*** Recorded information Section Begins ***

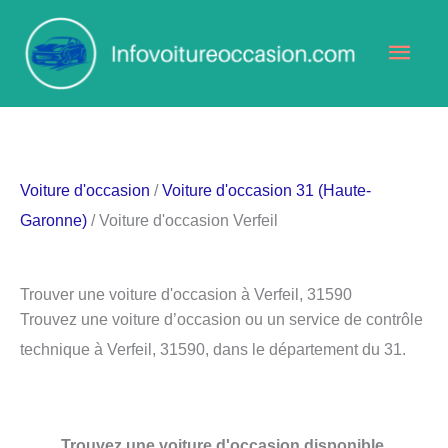
Aller
Men
au
contenu
princ
Voiture d'occasion
/
Voiture d'occasion 31 (Haute-
Garonne)
/ Voiture d'occasion Verfeil
Trouver une voiture d'occasion à Verfeil, 31590
Trouvez une voiture d’occasion ou un service de contrôle
technique à Verfeil, 31590, dans le département du 31.
Trouvez une voiture d'occasion disponible.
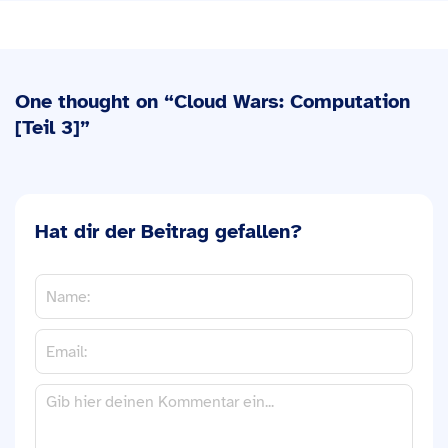
One thought on “
Cloud Wars: Computation
[Teil 3]
”
Hat dir der Beitrag gefallen?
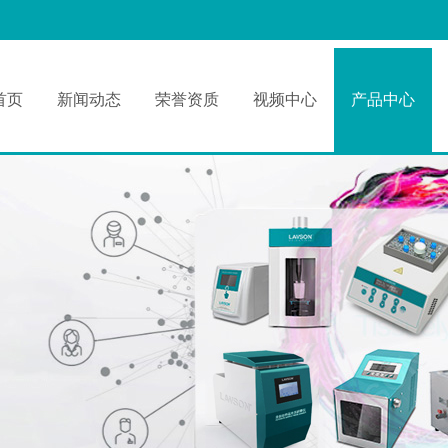
首页
新闻动态
荣誉资质
视频中心
产品中心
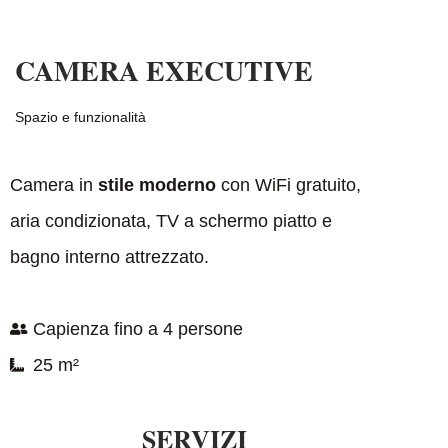
CAMERA EXECUTIVE
Spazio e funzionalità
Camera in
stile moderno
con WiFi gratuito,
aria condizionata, TV a schermo piatto e
bagno interno attrezzato.
Capienza fino a 4 persone
25 m²
SERVIZI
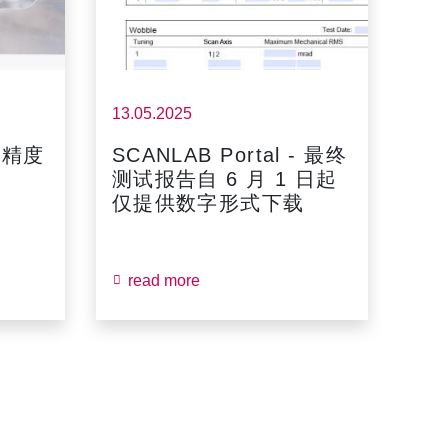
13.05.2025
高精度
SCANLAB Portal - 最终
测试报告自 6 月 1 日起
仅提供数字形式下载
read more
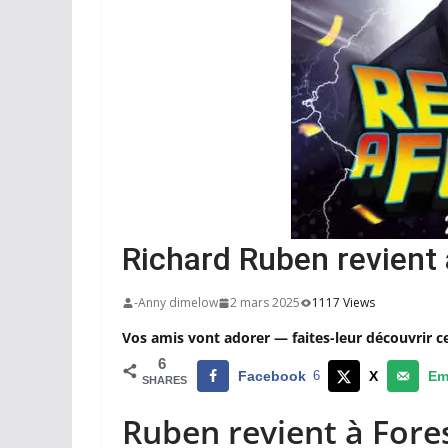
Richard Ruben revient 
-Anny dimelow
2 mars 2025
1117 Views
Vos amis vont adorer — faites-leur découvrir c
6
Facebook
6
X
Em
SHARES
Ruben revient à Fores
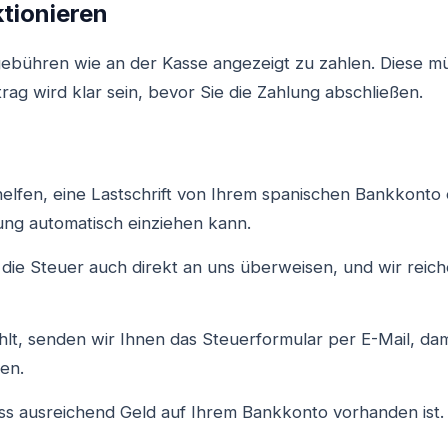
tionieren
gebühren wie an der Kasse angezeigt zu zahlen. Diese m
rag wird klar sein, bevor Sie die Zahlung abschließen.
helfen, eine Lastschrift von Ihrem spanischen Bankkonto 
ng automatisch einziehen kann.
die Steuer auch direkt an uns überweisen, und wir reic
t, senden wir Ihnen das Steuerformular per E-Mail, damit
en.
dass ausreichend Geld auf Ihrem Bankkonto vorhanden ist.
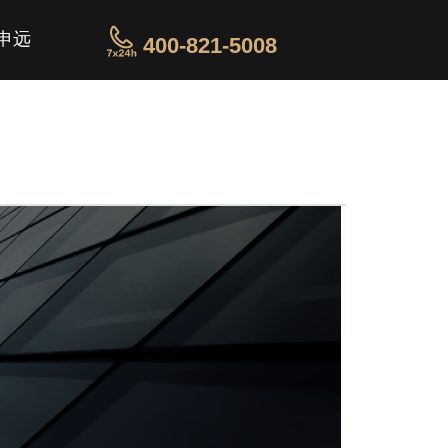
申远
400-821-5008
荣誉
文化
我们
资讯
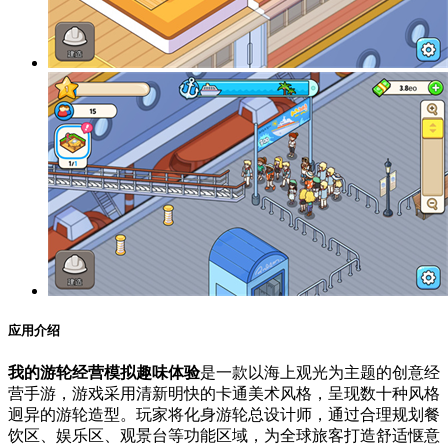
应用介绍
我的游轮经营模拟趣味体验
是一款以海上观光为主题的创意经
营手游，游戏采用清新明快的卡通美术风格，呈现数十种风格
迥异的游轮造型。玩家将化身游轮总设计师，通过合理规划餐
饮区、娱乐区、观景台等功能区域，为全球旅客打造舒适惬意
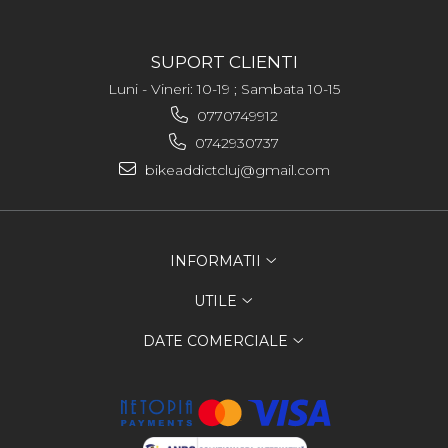
SUPORT CLIENTI
Luni - Vineri: 10-19 ; Sambata 10-15
0770749912
0742930737
bikeaddictcluj@gmail.com
INFORMATII
UTILE
DATE COMERCIALE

*** Recorded information Section Ends ***

> **What the task asks**
Would you report every line of the entries above containing the word "Ruben"?

> **Finished task**
Richard Ruben revient 
Ruben revient à Fores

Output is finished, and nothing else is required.